Dès lors, en livrant le bien immobilier de M. et Mme [C] avec 574 jours de retard non justifiés, la SCCV [Adresse 10] gauche lot 4 a commis une faute contractuelle de nature à engager sa responsabilité.
Sur les préjudices de M. et Mme [C] :
La faute de la SCCV [Adresse 12] a reporté de 574 jours, soit 19 mois, l’entrée de M. et Mme [C] dans leur bien immobilier, un appartement de type 5 duplex de 180 m², doté de deux terrasses et deux loggias d’une surface totale de près de 140 m², d’une cave et de trois parkings. M. et Mme [C] produisent un rapport d’expertise du cabinet Ethique immobilis du 11 septembre 2023, qui n’est pas sérieusement contesté, dont il ressort que la valeur locative d’un tel bien pouvait être évalué à 3 000 euros par mois en 2019 et 3 035,97 euros en 2020.

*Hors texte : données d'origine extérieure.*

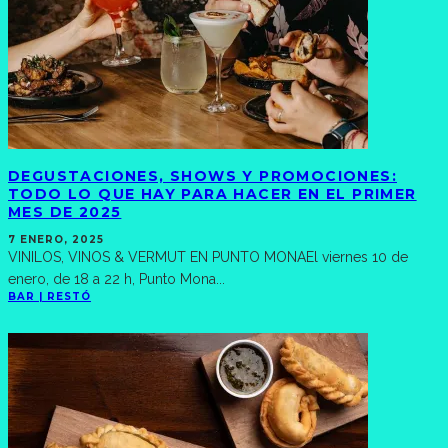
DEGUSTACIONES, SHOWS Y PROMOCIONES:
TODO LO QUE HAY PARA HACER EN EL PRIMER
MES DE 2025
7 ENERO, 2025
VINILOS, VINOS & VERMUT EN PUNTO MONAEl viernes 10 de
enero, de 18 a 22 h, Punto Mona
...
BAR | RESTÓ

Dès lors, le préjudice de jouissance de M. et Mme [C] résultant des 19 mois de retard de livraison imputables à la faute contractuelle de la SCCV [Adresse 9] [Adresse 6] gauche lot 4 s’élève à 57 251,79 euros.
En revanche, M. et Mme [C] n’établissent pas avoir subi un préjudice de jouissance durant la levée des réserves distinct de leur préjudice de jouissance résultant du retard de livraison injustifié de 19 mois.

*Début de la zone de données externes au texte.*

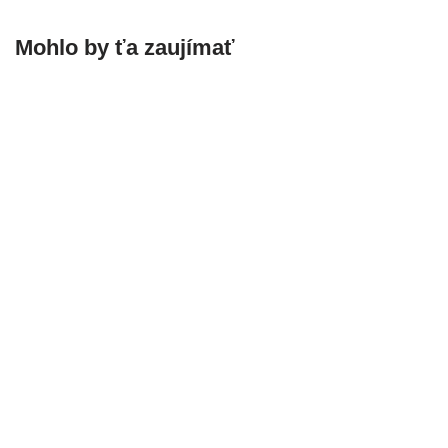
Mohlo by ťa zaujímať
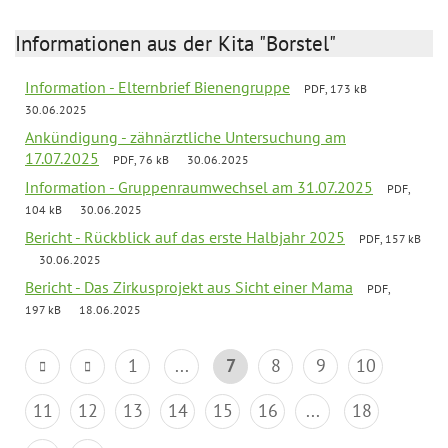
Informationen aus der Kita "Borstel"
Information - Elternbrief Bienengruppe
PDF, 173 kB
30.06.2025
Ankündigung - zähnärztliche Untersuchung am
17.07.2025
PDF, 76 kB
30.06.2025
Information - Gruppenraumwechsel am 31.07.2025
PDF,
104 kB
30.06.2025
Bericht - Rückblick auf das erste Halbjahr 2025
PDF, 157 kB
30.06.2025
Bericht - Das Zirkusprojekt aus Sicht einer Mama
PDF,
197 kB
18.06.2025
1
...
7
8
9
10
11
12
13
14
15
16
...
18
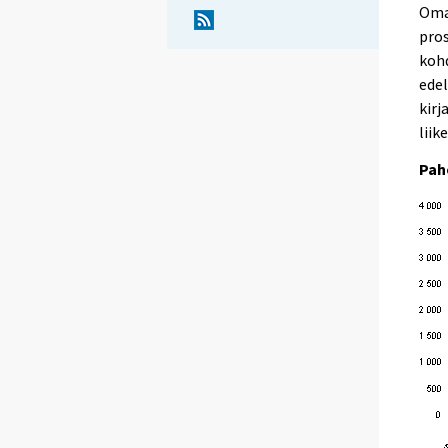
Omai
pro
kohd
edel
kirj
liik
Pah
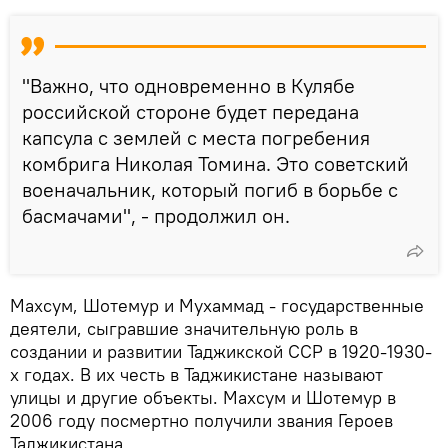
"Важно, что одновременно в Кулябе
российской стороне будет передана
капсула с землей с места погребения
комбрига Николая Томина. Это советский
военачальник, который погиб в борьбе с
басмачами", - продолжил он.
Махсум, Шотемур и Мухаммад - государственные
деятели, сыгравшие значительную роль в
создании и развитии Таджикской ССР в 1920-1930-
х годах. В их честь в Таджикистане называют
улицы и другие объекты. Махсум и Шотемур в
2006 году посмертно получили звания Героев
Таджикистана.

Par ailleurs, les taxes foncières supportées par M. et Mme [C] au titre des années 2020 et 2021 pour le bien objet du litige, de même que la taxe sur les logements vacants au titre de l’année 2021, n’ont pas pour cause le retard de livraison de 19 mois imputable à la SCCV [Adresse 11] lot 4.
Enfin, le préjudice moral de M. et Mme [C] n’est pas établi.
En conséquence, il y a seulement lieu de condamner la SCCV Zac rive gauche lot 4 à verser à M. et Mme [C] une somme de 57 251,79 euros en réparation de leur préjudice résultant du retard fautif de livraison de leur appartement.
Sur les frais d’instance :
Il y a lieu de condamner la SCCV [Adresse 12], partie perdante, aux dépens.
Les dispositions de l’article 700 du code de procédure civile font obstacle à ce que soit mise à la charge de M. et Mme [C], qui ne sont ni la partie perdante ni tenus aux dépens, la somme que sollicite la SCCV Zac rive gauche lot 4 au titre des frais exposés par elle et non compris dans les dépens.
En revanche, il y a lieu, dans les circonstances de l’espèce, de mettre à la charge de la SCCV [Adresse 12] une somme de 2 000 euros au titre des frais exposés par M. et Mme [C] et non compris dans les dépens.
PAR CES MOTIFS
Le tribunal, statuant publiquement, par jugement contradictoire, mis à disposition au greffe et en premier ressort :
CONDAMNE la SCCV Zac rive gauche lot 4 à verser à M. et Mme [C] une somme de 57 251,79 euros en réparation de leur préjudice résultant du retard fautif de livraison de leur appartement,
CONDAMNE la SCCV [Adresse 12] à verser à M. et Mme [C] une somme de 2 000 euros au titre de l’article 700 du code de procédure civile,
DÉBOUTE chacune des parties du surplus de ses prétentions,
CONDAMNE la SCCV [Adresse 12] aux dépens.